▶ [Assigned task] Below are the entries; determine how many of their lines contain the string "Canyon" and give that figure alone.

Saved entries:
┄┄┄┄┄┄┄┄┄┄┄┄┄┄┄┄┄┄┄┄

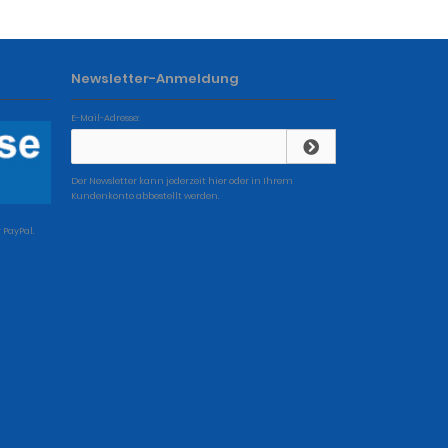
Newsletter-Anmeldung
E-Mail-Adresse:
Der Newsletter kann jederzeit hier oder in Ihrem
Kundenkonto abbestellt werden.
 PayPal.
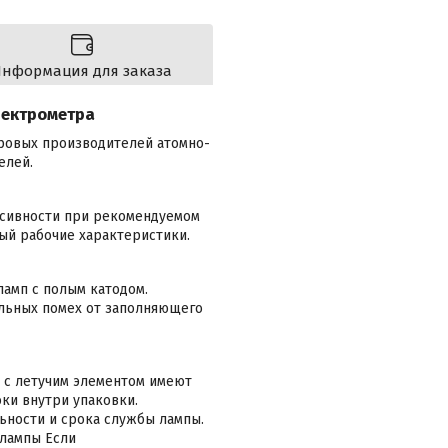
нформация для заказа
пектрометра
ировых производителей атомно-
елей.
нсивности при рекомендуемом
ый рабочие характеристики.
амп с полым катодом.
льных помех от заполняющего
 с летучим элементом имеют
токи внутри упаковки.
ьности и срока службы лампы.
 лампы Если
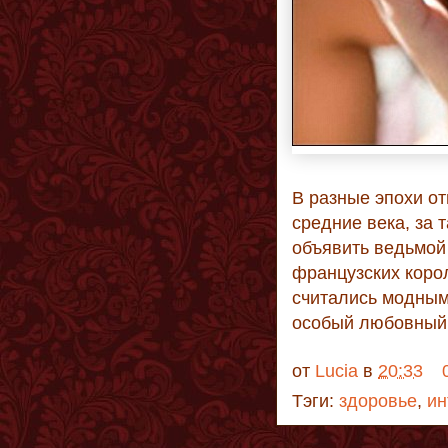
В разные эпохи о
средние века, за 
объявить ведьмой 
французских корол
считались модным
особый любовный
от
Lucia
в
20:33
Тэги:
здоровье
,
ин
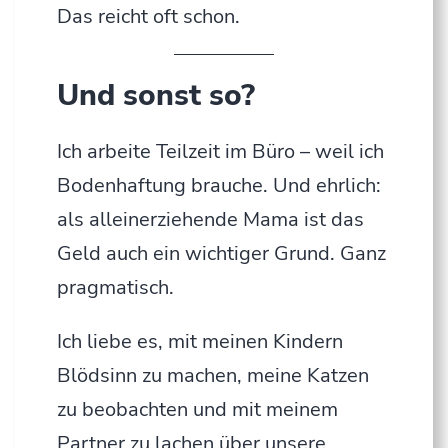
Das reicht oft schon.
Und sonst so?
Ich arbeite Teilzeit im Büro – weil ich
Bodenhaftung brauche. Und ehrlich:
als alleinerziehende Mama ist das
Geld auch ein wichtiger Grund. Ganz
pragmatisch.
Ich liebe es, mit meinen Kindern
Blödsinn zu machen, meine Katzen
zu beobachten und mit meinem
Partner zu lachen über unsere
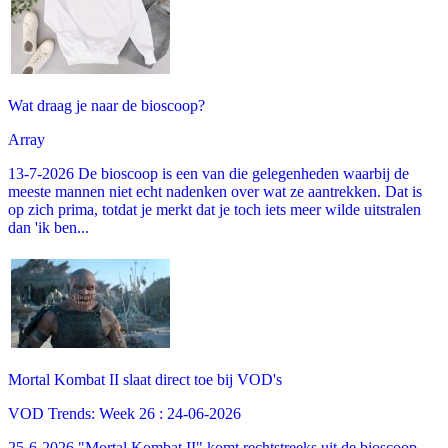
Wat draag je naar de bioscoop?
Array
13-7-2026 De bioscoop is een van die gelegenheden waarbij de
meeste mannen niet echt nadenken over wat ze aantrekken. Dat is
op zich prima, totdat je merkt dat je toch iets meer wilde uitstralen
dan 'ik ben...
Mortal Kombat II slaat direct toe bij VOD's
VOD Trends: Week 26 : 24-06-2026
25-6-2026 "Mortal Kombat II" komt rechtstreeks uit de bioscoop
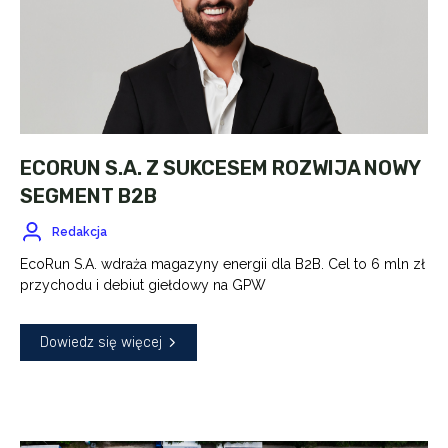
ECORUN S.A. Z SUKCESEM ROZWIJA NOWY
SEGMENT B2B
Redakcja
EcoRun S.A. wdraża magazyny energii dla B2B. Cel to 6 mln zł
przychodu i debiut giełdowy na GPW
Dowiedz się więcej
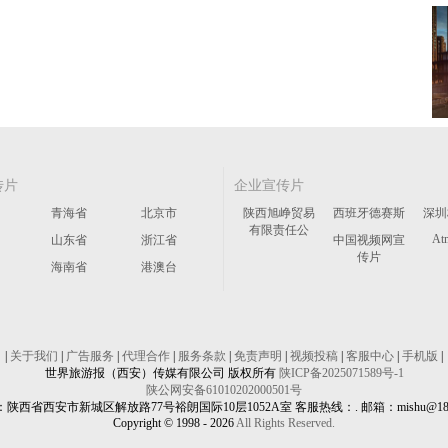
传片
企业宣传片
青海省
北京市
陕西旭峥贸易
西班牙德赛斯
深圳
有限责任公
At
山东省
浙江省
中国视频网宣
传片
海南省
港澳台
|
关于我们
|
广告服务
|
代理合作
|
服务条款
|
免责声明
|
视频投稿
|
客服中心
|
手机版
|
世界旅游报（西安）传媒有限公司 版权所有
陕ICP备2025071589号-1
陕公网安备61010202000501号
陕西省西安市新城区解放路77号裕朗国际10层1052A室 客服热线：. 邮箱：mishu@188
Copyright © 1998 -
2026
All Rights Reserved.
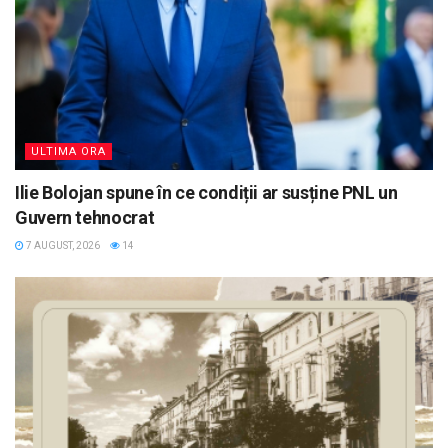
ULTIMA ORA
Ilie Bolojan spune în ce condiții ar susține PNL un
Guvern tehnocrat
7 AUGUST, 2026
14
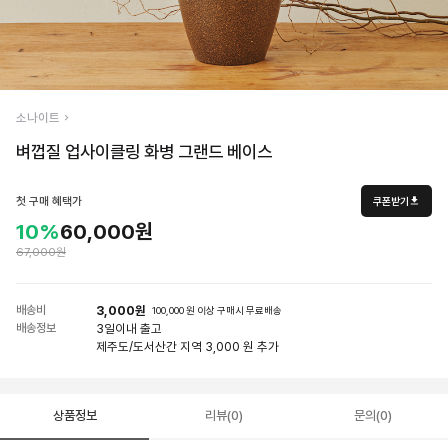
소나이트
벼껍질 업사이클링 화병 그랜드 베이스
첫 구매 혜택가
쿠폰받기
10%
60,000원
67,000원
배송비
3,000원
100,000 원 이상 구매시 무료배송
배송정보
3일
이내 출고
제주도/도서산간 지역 3,000 원 추가
상품정보
리뷰(0)
문의(0)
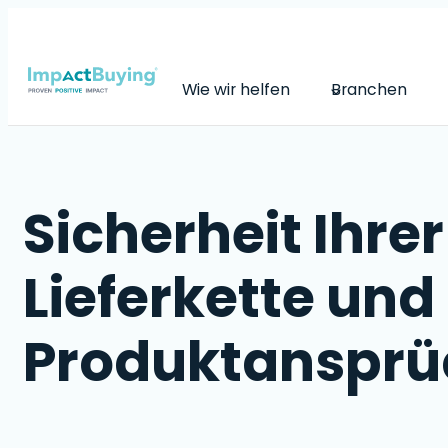
Skip
to
content
Wie wir helfen
Branchen
Sicherheit Ihre
Lieferkette und
Produktansprü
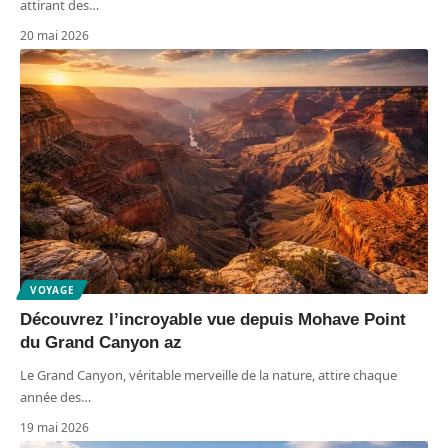
attirant des
…
20 mai 2026
VOYAGE
Découvrez l’incroyable vue depuis Mohave Point
du Grand Canyon az
Le Grand Canyon, véritable merveille de la nature, attire chaque
année des
…
19 mai 2026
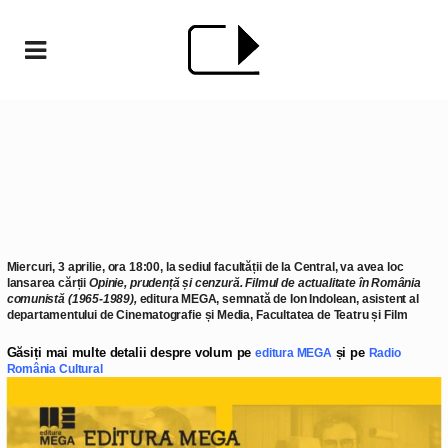
Miercuri,
3 aprilie
, ora
18:00
, la sediul facultății de la
Central
, va avea loc
lansarea cărții
Opinie, prudență și cenzură. Filmul de actualitate în România
comunistă (1965-1989),
editura MEGA, semnată de
Ion Indolean
, asistent al
departamentului de Cinematografie și Media, Facultatea de Teatru și Film
Găsiți mai multe detalii despre volum pe
și pe
editura MEGA
Radio
România Cultural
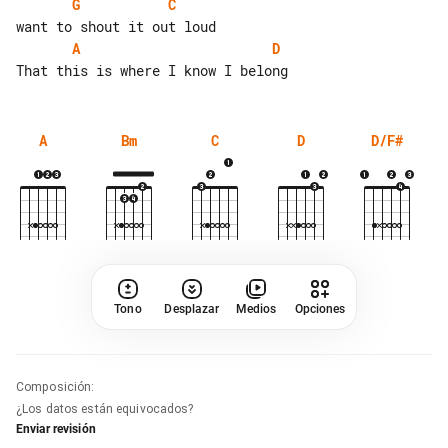
G
C
A
D
A
Bm
C
D
D/F#
Tono
Desplazar
Medios
Opciones
Composición
:
¿Los datos están equivocados?
Enviar revisión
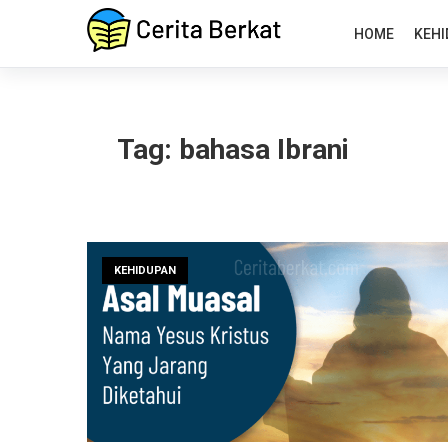
HOME
KEHI
Tag:
bahasa Ibrani
KEHIDUPAN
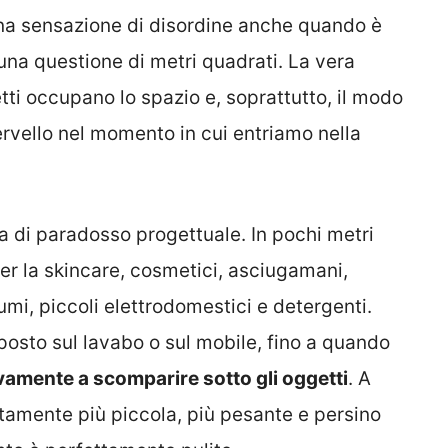
una sensazione di disordine anche quando è
una questione di metri quadrati. La vera
etti occupano lo spazio e, soprattutto, il modo
ervello nel momento in cui entriamo nella
a di paradosso progettuale. In pochi metri
er la skincare, cosmetici, asciugamani,
umi, piccoli elettrodomestici e detergenti.
osto sul lavabo o sul mobile, fino a quando
sivamente a scomparire sotto gli oggetti
. A
amente più piccola, più pesante e persino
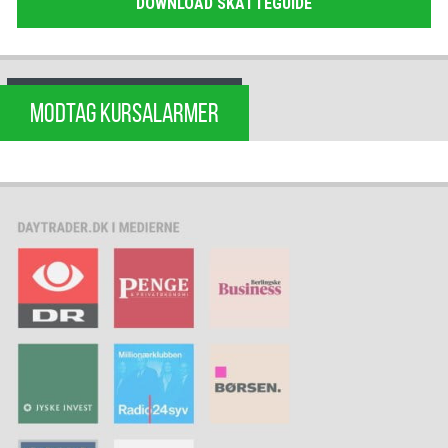
DOWNLOAD SKATTEGUIDE
MODTAG KURSALARMER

┄┄┄┄┄┄┄┄┄┄┄┄┄┄┄┄┄┄┄┄

▶ [Final answer] 2